If you missed our Obfuscation or Encryption guides, we strongly recommend that you read those guides first as this guide builds on some of the principles outlined in those guides to build a robust authentication system.

Authentication is the process by which you validate that a particular user is allowed to login to your application. This should not be confused with access control, which determines what parts of your application a user has access to. Authentication is merely the process of ensuring a user can login.

Authentication has been around as long as computers have been around. The first widely used version of authentication for web applications was known as HTTP Basic Authentication and was widely used by everyone in the early days of web application development. Unfortunately, HTTP Basic Authentication has some caveats to it that make it a very insecure way of handling authentication in the modern world, not the least of which is the username and password being sent in clear-text on every single request made. This opened the door for MITM (Man In The Middle) attacks in the easrly 1990's and quickly fell out of favor with most web developers.

Since then several 'flavors' of web application authentication have come along that aimed to address the various attack vectors exposed by preceeding authentication mechanisms.

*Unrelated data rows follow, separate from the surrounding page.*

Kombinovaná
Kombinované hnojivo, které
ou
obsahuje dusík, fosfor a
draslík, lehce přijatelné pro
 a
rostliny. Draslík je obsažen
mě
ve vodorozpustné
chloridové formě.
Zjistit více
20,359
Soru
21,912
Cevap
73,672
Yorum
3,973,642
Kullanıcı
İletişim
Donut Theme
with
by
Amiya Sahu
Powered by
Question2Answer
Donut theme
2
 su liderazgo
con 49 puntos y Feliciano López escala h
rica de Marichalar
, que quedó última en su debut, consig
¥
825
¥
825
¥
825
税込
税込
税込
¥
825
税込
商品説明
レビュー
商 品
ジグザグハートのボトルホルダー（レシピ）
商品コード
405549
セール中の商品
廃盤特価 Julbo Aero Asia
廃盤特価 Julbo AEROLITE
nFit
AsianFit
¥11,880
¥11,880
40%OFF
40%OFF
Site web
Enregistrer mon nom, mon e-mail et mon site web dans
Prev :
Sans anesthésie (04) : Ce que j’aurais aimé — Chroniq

We will use many of these authentication mechanisms, layered upon one another, to build a highly secure authentication system that will provide a concise way for you to allow registered users to authenticate with your application.

Federated Authentication

Federated authentication was born to address the need to ensure that a user was logging in from your server and not from someone else's server. Federation helps prevent someone from generating a form on their site that then logs into your site, exposing your authentication to abuse by servers not under your control.

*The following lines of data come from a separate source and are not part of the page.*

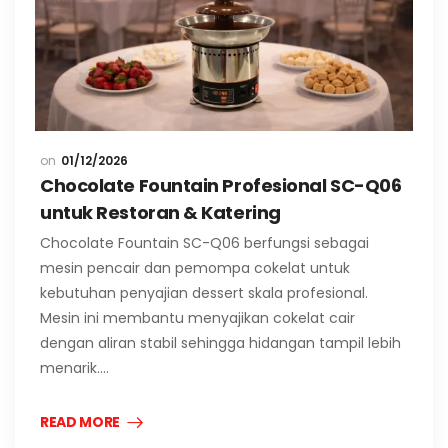
01/12/2026
Chocolate Fountain Profesional SC-Q06
untuk Restoran & Katering
Chocolate Fountain SC-Q06 berfungsi sebagai
mesin pencair dan pemompa cokelat untuk
kebutuhan penyajian dessert skala profesional.
Mesin ini membantu menyajikan cokelat cair
dengan aliran stabil sehingga hidangan tampil lebih
menarik.…
READ MORE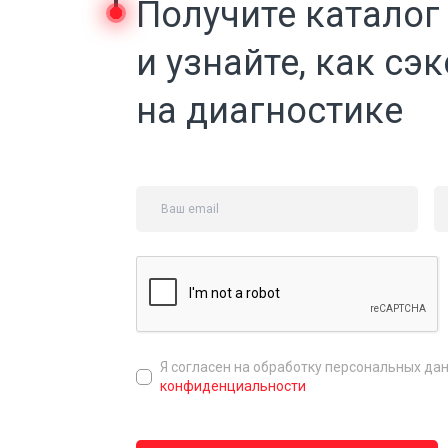
Получите каталог
и узнайте, как сэ
на диагностике
Я согласен на обработку персональных да
конфиденциальности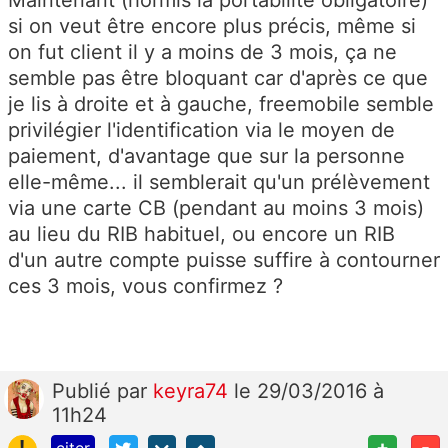
si on veut être encore plus précis, même si
on fut client il y a moins de 3 mois, ça ne
semble pas être bloquant car d'après ce que
je lis à droite et à gauche, freemobile semble
privilégier l'identification via le moyen de
paiement, d'avantage que sur la personne
elle-même... il semblerait qu'un prélèvement
via une carte CB (pendant au moins 3 mois)
au lieu du RIB habituel, ou encore un RIB
d'un autre compte puisse suffire à contourner
ces 3 mois, vous confirmez ?
Publié
par
keyra74
le 29/03/2016 à
11h24
!
+
-
citer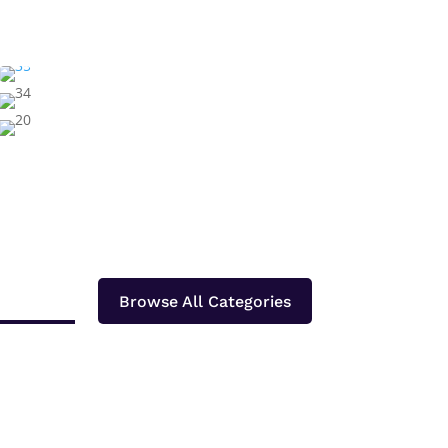
Browse All Categories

The first step to federation is to ensure that the value of the referrerr HTTP header value matches that of your domain. While this is still a good practice, modern languages can easily fake the referrer in the HTTP header itself, so another method of federation needs to be layered upon this one - federated cookies.

Federated cookies, when layered with the referrer check, provide a more secure login form by requiring that your domain specific cookie is provided to your server on the authentication request. While it is still feasible to provide this cookie from another server, it makes your authentication more robust and can help ward off those scripts that cannot, or does not, provide for these kinds of added protections. This is not a failsafe, it merely adds upon the layers your authentication requires, thus making it more difficult and time consuming to hack.

Disclosure Prevention

One of the drawbacks of authenticating with web applications is that the username and password still need to be sent to the server for authentication. In most cases, this information is still sent in clear-text on the initial request. While this alleviates one of the problems with HTTP Basic Authentication - the need to send the username and password in clear-text on every request, it still presents an opportunity for a MITM attack to see the username and password being passed in.

For most web applications being built these days, the 'username' is typically the users email address. Some systems still support, or require, a unique username that is not your email address, but the vast majority of username login's these days are based on your email. Disclosure of a person's email address is commonly considered 'ok' in that a users email address is publicly available information in most cases.

Passwords on the other hand, are always (or should always) be unique to each system a user wishes to authenticate with. Far too often, however, people are lazy or have far too many login's to keep track of manually (and lack any understanding of the availability of applications that manage these passwords for them) and will use the same password... everywhere.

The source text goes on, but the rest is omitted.